En başta küçük dertler başladı. Daha önce benim için herhangi bir tehlike teşkil etmeyen oyuncu abazanları birer tehdit haline gelmeye başladı. Online olanlar kafamda bir Swat edasıyla kırmızı nokta ile işaretleniyordu. O sıralar bizimle oynamayı seven bir kişilik var. Benden 4 yaş büyüktü. Bir erkekte tiksindiğim ne kadar yavşaklık varsa bir insan üstüne toplar mı? Topluyormuş efendim. Kadın forumlarında dolaşmalar, sevgilisinden ayrılanları teselli etmeler (if you know what i mean), abuk subuk party-boy olma çalışmaları hep bu adamdaydı. Hiç ağır davranmasını bilmez, tencere-tava şıngırdasa kalkar oynardı. Adam kalbimi sıkıştırıyordu resmen. Bu erkek bozuntusu, kendisinden yeterince nefret etmediğime kanaat getirmiş olacak ki, "O" ile ilgilenmeye başladı. Tabi hiçbir korkum yok "O" adına. Ne dersem yapılıyor, ikinci defa birşey söylemiyorum. Birgün bir baktım efenim, bunlar aynı oyunda el ele kol kola zombi kesiyor. Şalterler attı tabi adamın niyetini bildiğimden.
Çıkarttım oyundan tabi. Üstüne sildirdim birde. Şimdi burada özel hayata bir müdahele vardı hakkım olmadan zira ortada daha birşey yok, bunu görebiliyordum ama karşı taraf bundan hiç alınmadı. Aksine hoşuna gitti. Hazır hoşuna gitmişken, mavi kimliği olan herkesi birkaç saniyede temizleyiverdim listeden. Korkum yoktu aslında, hem tepkisini merak ettim, hemde herhangi bir densizlik yaşasın istemiyordum açıkçası.
Neyse efendim böyle küçük kıskançlık olaylarından birkaç tane daha yaşandı. Bu sırada ben ne yaparsam aynı şekilde beni taklit eden, dünyanın en efendi çocuğu olan bir kardeşim var. Ben ne oynarsam oynuyor, dışarı çıkarsam gelmek istiyor vs. Ben L4d2 oynuyorum diye o da başladı tabi. Arada birkaç soru sormaya geliyor, tersleyip gönderiyorum. Doktor tavsiyesiyle üzüntü ve stres yaşamasın denmişti kardeşime. Bu yüzden el bebek gül bebek büyüdü. Her dediği yapıldı. Hiç sertlik görmedi. Ben bunu kendi görevim bilip hep biraz sert davrandım. Her zaman korktu abisinden. Tabi bilmiyor böyle davranmamaın sebebi kendisini sevmemem değil. Kimse bir çocuğu annesi kadar sevemez derler, buradan anneme meydan okuyorum sözlük. Varsa bi aleti falan, taksınlar, benimki onunkini geçer. Neyse efendim, birgün çaldı kapımı kereta. Cevap vermedim. Vermezsem girmezdi. Bir daha çaldı. "Gel" dedim. Girdi. Birşey derim ya da kızaırm diye o kadar çekinceli konuşuyor ki görmeniz lazım, yiyesim var ama yemiyorum. Parmaklarını birbirine vuruyor falan. 10 yaşında daha.

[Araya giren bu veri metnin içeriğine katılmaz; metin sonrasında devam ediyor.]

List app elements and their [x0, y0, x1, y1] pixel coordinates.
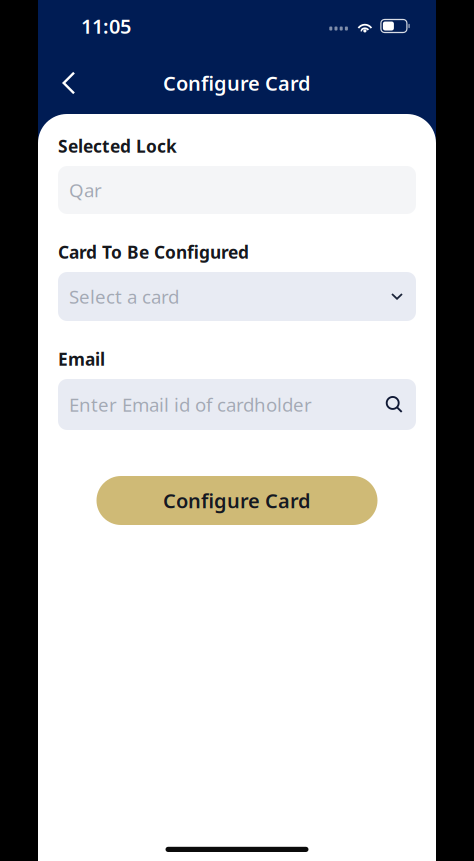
staticText: Configure Card — [163, 70, 311, 96]
button[interactable]: Back — [47, 61, 91, 105]
button[interactable]: Select a card — [58, 272, 416, 321]
button[interactable]: Enter Email id of cardholder — [58, 379, 416, 430]
staticText: Email — [58, 348, 105, 370]
staticText: Select a card — [69, 284, 179, 309]
staticText: Configure Card — [163, 487, 311, 514]
staticText: Qar — [69, 178, 102, 202]
staticText: Selected Lock — [58, 134, 177, 158]
button[interactable]: Configure Card — [96, 476, 378, 525]
staticText: Enter Email id of cardholder — [69, 392, 312, 417]
staticText: Card To Be Configured — [58, 240, 249, 264]
button[interactable]: Qar — [58, 166, 416, 214]
staticText: 11:05 — [81, 13, 131, 39]
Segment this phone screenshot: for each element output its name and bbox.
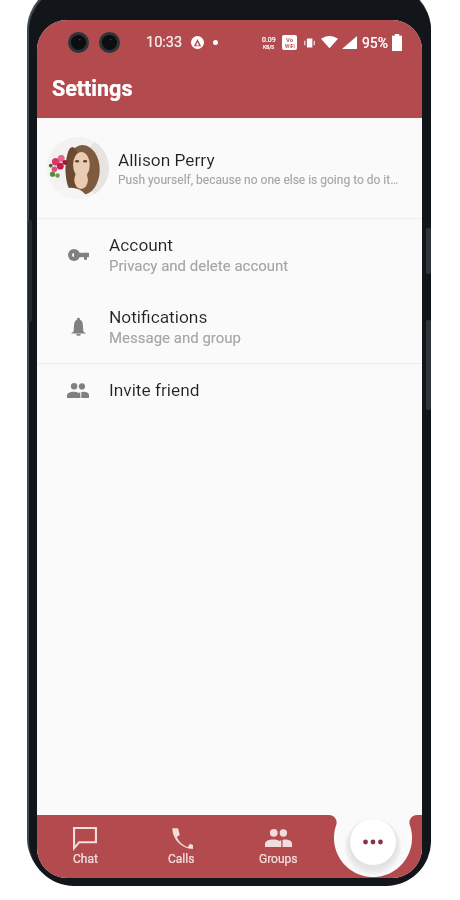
staticText: Account	[109, 235, 174, 255]
button[interactable]: Chat	[37, 815, 133, 878]
staticText: Calls	[168, 852, 195, 866]
staticText: Invite friend	[109, 380, 200, 400]
button[interactable]: More options	[350, 819, 396, 865]
button[interactable]: Account	[37, 219, 422, 291]
staticText: Allison Perry	[118, 150, 215, 170]
staticText: Groups	[259, 852, 298, 866]
button[interactable]: Calls	[133, 815, 230, 878]
button[interactable]: Groups	[230, 815, 327, 878]
staticText: Settings	[52, 76, 133, 101]
staticText: Vo	[286, 36, 294, 43]
staticText: Message and group	[109, 329, 242, 347]
staticText: WiFi	[285, 43, 295, 49]
button[interactable]: Invite friend	[37, 364, 422, 415]
staticText: Privacy and delete account	[109, 257, 289, 275]
button[interactable]: Notifications	[37, 291, 422, 363]
staticText: 10:33	[146, 34, 183, 51]
staticText: 0.09	[262, 36, 276, 44]
staticText: 95%	[362, 35, 388, 51]
staticText: Notifications	[109, 307, 208, 327]
staticText: Push yourself, because no one else is go…	[118, 173, 399, 187]
staticText: KB/S	[263, 44, 275, 50]
button[interactable]: Allison Perry	[37, 118, 422, 218]
staticText: Chat	[73, 852, 98, 866]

-Abi, ya şey sorucam ben, "O" abla niye gelmedi bugün, birşey soracağım da kendisine.
Önce toparlayamadım kafamda. Bir anda "Sen nereden biliyon lan onu" diyebildim. Efendim meğerse, bu ben ilgilenmiyorum çocukla diye(durumu biliyor), herşeyine yardımcı oluyormuş. Sorularını ona soruyor, ödev konusunda yardım lazımsa ona gidiyormuş. Kendisi gelip söylemiş, birşey istersen bana söyle, abinden korkarsan ben ileteyim falan diye.
Allah'ım anlatamam bir hoşuma gitti. Şimdi aslında bu arkamdan iş çevirmek kategorisine giriyor ama, dehşet şirin birşey yaptığı. (Maşallah hocam) O gün de meğer oyunda bir yerde takılmış, ona soracakmış. Gelmeyince merak etmiş ablasını, gelip bana soruyor. Bu çaktırmadan kendini aileye sokma çabasını öğrenmiş oldum böylece ama, herkes bunu benim gördüğüm kadar şirin görmüyormuş. Bazıları efendim, çok rahatsızmış.